Initialize the structured matrix.

Source code in singd/structures/base.py

def __init__(self) -> None:
    """Initialize the structured matrix."""
    self._tensor_names: List[str] = []

add

__add__(other: StructuredMatrix) -> StructuredMatrix

Add another matrix of same structure.

Parameters:

other (StructuredMatrix) –

Another structured matrix which will be added.

Returns:

StructuredMatrix –

A structured matrix resulting from the addition.

Source code in singd/structures/base.py

def __add__(self, other: StructuredMatrix) -> StructuredMatrix:
    """Add another matrix of same structure.

    Args:
        other: Another structured matrix which will be added.

    Returns:
        A structured matrix resulting from the addition.
    """
    self._warn_naive_implementation("__add__")
    return self.from_dense(self.to_dense() + other.to_dense())

matmul

__matmul__(other: Union[StructuredMatrix, Tensor]) -> Union[StructuredMatrix, Tensor]

Multiply onto a matrix (@ operator).

Parameters:

other (Union[StructuredMatrix, Tensor]) –

Another matrix which will be multiplied onto. Can be represented by a PyTorch tensor or a structured matrix.

Returns:

Union[StructuredMatrix, Tensor] –

Result of the multiplication. If a PyTorch tensor was passed as argument,
Union[StructuredMatrix, Tensor] –

the result will be a PyTorch tensor. Otherwise, it will be a a structured
Union[StructuredMatrix, Tensor] –

matrix.

Source code in singd/structures/base.py

def __matmul__(
    self, other: Union[StructuredMatrix, Tensor]
) -> Union[StructuredMatrix, Tensor]:
    """Multiply onto a matrix ([@ operator](https://peps.python.org/pep-0465/)).

    Args:
        other: Another matrix which will be multiplied onto. Can be represented
            by a PyTorch tensor or a structured matrix.

    Returns:
        Result of the multiplication. If a PyTorch tensor was passed as argument,
        the result will be a PyTorch tensor.
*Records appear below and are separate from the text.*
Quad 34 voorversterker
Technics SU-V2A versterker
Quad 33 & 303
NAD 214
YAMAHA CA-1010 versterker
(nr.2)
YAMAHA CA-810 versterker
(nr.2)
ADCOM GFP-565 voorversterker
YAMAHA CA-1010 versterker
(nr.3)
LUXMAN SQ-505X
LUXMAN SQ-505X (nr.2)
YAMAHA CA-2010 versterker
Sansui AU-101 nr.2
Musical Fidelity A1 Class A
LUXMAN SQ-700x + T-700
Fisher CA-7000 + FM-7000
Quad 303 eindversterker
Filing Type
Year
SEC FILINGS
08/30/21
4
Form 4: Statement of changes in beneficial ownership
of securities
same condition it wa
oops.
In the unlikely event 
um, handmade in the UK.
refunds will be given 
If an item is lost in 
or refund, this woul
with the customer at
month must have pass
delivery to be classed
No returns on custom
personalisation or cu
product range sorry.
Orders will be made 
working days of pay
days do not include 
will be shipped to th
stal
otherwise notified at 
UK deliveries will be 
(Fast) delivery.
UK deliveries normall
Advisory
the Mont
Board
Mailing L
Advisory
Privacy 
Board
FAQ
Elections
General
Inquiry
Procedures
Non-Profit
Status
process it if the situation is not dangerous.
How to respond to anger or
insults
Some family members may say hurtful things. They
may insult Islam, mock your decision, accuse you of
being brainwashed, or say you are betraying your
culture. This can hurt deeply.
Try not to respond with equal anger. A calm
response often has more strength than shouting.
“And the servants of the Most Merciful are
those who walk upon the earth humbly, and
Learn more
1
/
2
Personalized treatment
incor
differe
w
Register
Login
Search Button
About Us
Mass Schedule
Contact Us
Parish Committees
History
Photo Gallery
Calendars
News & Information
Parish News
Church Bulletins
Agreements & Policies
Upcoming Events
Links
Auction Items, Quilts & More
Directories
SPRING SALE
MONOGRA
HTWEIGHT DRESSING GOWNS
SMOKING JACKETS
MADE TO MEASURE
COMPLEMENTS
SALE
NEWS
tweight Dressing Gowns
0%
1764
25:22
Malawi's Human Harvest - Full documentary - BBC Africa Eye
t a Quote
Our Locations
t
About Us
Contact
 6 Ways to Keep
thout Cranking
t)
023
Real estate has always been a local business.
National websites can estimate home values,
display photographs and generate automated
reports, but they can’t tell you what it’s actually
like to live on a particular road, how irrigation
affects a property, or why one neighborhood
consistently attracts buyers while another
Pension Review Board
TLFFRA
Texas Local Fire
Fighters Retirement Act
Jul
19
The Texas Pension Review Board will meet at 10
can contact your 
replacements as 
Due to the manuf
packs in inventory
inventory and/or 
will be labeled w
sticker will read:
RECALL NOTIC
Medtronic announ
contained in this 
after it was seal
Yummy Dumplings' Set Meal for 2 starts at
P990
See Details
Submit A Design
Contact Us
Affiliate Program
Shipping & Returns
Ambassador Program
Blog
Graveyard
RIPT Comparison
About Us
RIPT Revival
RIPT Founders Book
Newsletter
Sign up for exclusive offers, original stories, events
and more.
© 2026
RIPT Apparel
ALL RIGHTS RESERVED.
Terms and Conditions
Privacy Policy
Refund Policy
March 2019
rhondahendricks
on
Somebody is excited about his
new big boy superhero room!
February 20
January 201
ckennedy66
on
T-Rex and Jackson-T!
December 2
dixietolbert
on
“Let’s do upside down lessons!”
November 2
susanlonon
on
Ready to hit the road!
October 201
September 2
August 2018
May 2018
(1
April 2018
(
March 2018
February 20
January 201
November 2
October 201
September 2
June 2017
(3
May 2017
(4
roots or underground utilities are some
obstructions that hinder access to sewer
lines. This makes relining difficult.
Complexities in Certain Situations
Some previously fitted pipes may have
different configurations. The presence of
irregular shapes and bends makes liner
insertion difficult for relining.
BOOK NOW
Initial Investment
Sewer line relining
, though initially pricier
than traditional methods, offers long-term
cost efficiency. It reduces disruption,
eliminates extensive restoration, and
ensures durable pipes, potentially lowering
Otherwise, it will be a a structured
        matrix.
    """
    self._warn_naive_implementation("__matmul__")

    dense = self.to_dense()
    if isinstance(other, Tensor):
        return supported_matmul(dense, other)

    other_dense = other.to_dense()
    return self.from_dense(supported_matmul(dense, other_dense))

mul

__mul__(other: float) -> StructuredMatrix

Multiply with a scalar.

Parameters:

other (float) –

A scalar that will be multiplied onto the structured matrix.

Returns:

StructuredMatrix –

The structured matrix, multiplied by the scalar.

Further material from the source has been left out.